Please set down the data again exactly, minus the pictures.

%%

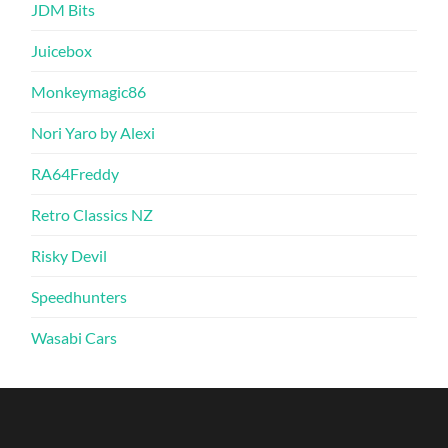
JDM Bits
Juicebox
Monkeymagic86
Nori Yaro by Alexi
RA64Freddy
Retro Classics NZ
Risky Devil
Speedhunters
Wasabi Cars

%%

Expected output:
JDM Bits
Juicebox
Monkeymagic86
Nori Yaro by Alexi
RA64Freddy
Retro Classics NZ
Risky Devil
Speedhunters
Wasabi Cars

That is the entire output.